» **To do**: Beginning at the line that holds "norma flexibiliza o processo de formação", transcribe each line exactly through the end of the records, and leave any pictures out.

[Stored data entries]
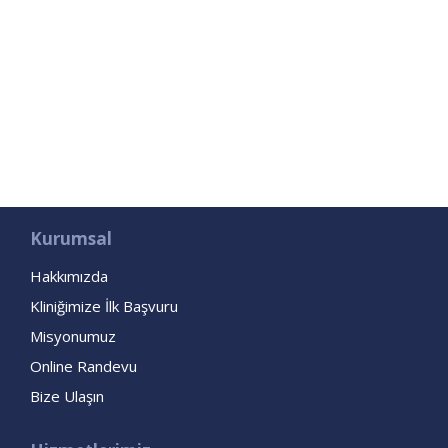
Kurumsal
Hakkımızda
Kliniğimize İlk Başvuru
Misyonumuz
Online Randevu
Bize Ulaşın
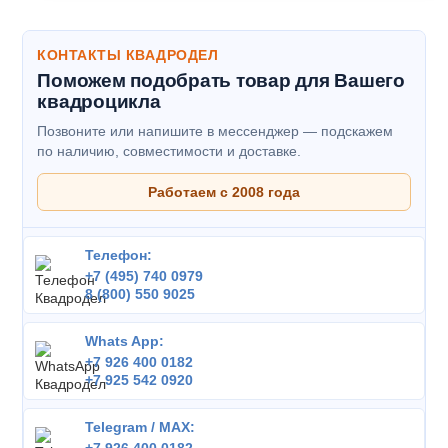
КОНТАКТЫ КВАДРОДЕЛ
Поможем подобрать товар для Вашего
квадроцикла
Позвоните или напишите в мессенджер — подскажем
по наличию, совместимости и доставке.
Работаем с 2008 года
Телефон:
+7 (495) 740 0979
8 (800) 550 9025
Whats App:
+7 926 400 0182
+7 925 542 0920
Telegram / MAX:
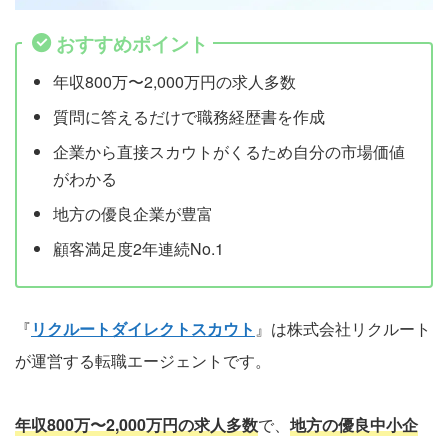
おすすめポイント
年収800万〜2,000万円の求人多数
質問に答えるだけで職務経歴書を作成
企業から直接スカウトがくるため自分の市場価値
がわかる
地方の優良企業が豊富
顧客満足度2年連続No.1
『
リクルートダイレクトスカウト
』は株式会社リクルート
が運営する転職エージェントです。
年収800万〜2,000万円の求人多数
で、
地方の優良中小企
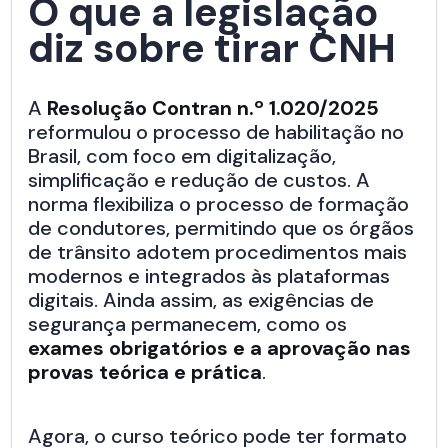
O que a legislação
diz sobre tirar CNH
A
Resolução Contran n.º 1.020/2025
reformulou o processo de habilitação no
Brasil, com foco em digitalização,
simplificação e redução de custos. A
norma flexibiliza o processo de formação
de condutores, permitindo que os órgãos
de trânsito adotem procedimentos mais
modernos e integrados às plataformas
digitais. Ainda assim, as exigências de
segurança permanecem, como os
exames obrigatórios e a aprovação nas
provas teórica e prática
.
Agora, o curso teórico pode ter formato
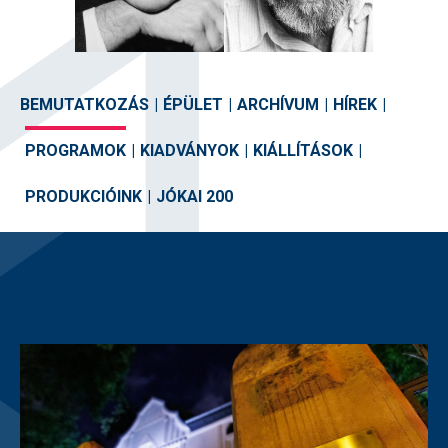
BEMUTATKOZÁS
|
ÉPÜLET
|
ARCHÍVUM
|
HÍREK
|
PROGRAMOK
|
KIADVÁNYOK
|
KIÁLLÍTÁSOK
|
PRODUKCIÓINK
|
JÓKAI 200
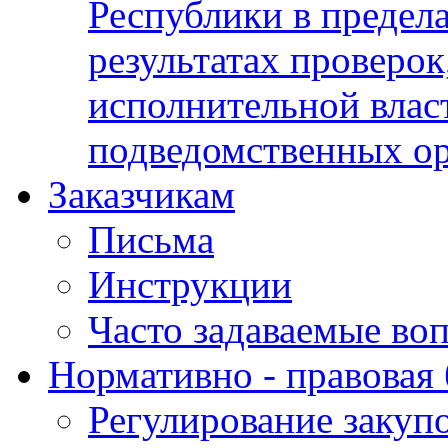
Республики в предела
результатах проверок
исполнительной влас
подведомственных о
Заказчикам
Письма
Инструкции
Часто задаваемые во
Нормативно - правовая 
Регулирование закуп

» **Answer for the task**:
norma flexibiliza o processo de formação
de condutores, permitindo que os órgãos
de trânsito adotem procedimentos mais
modernos e integrados às plataformas
digitais. Ainda assim, as exigências de
segurança permanecem, como os
exames obrigatórios e a aprovação nas
provas teórica e prática
.
Agora, o curso teórico pode ter formato
BEMUTATKOZÁS
|
ÉPÜLET
|
ARCHÍVUM
|
HÍREK
|
PROGRAMOK
|
KIADVÁNYOK
|
KIÁLLÍTÁSOK
|
PRODUKCIÓINK
|
JÓKAI 200
Республики в предела
результатах проверок
исполнительной влас
подведомственных о
Заказчикам
Письма
Инструкции
Часто задаваемые во
Нормативно - правовая 
Регулирование закуп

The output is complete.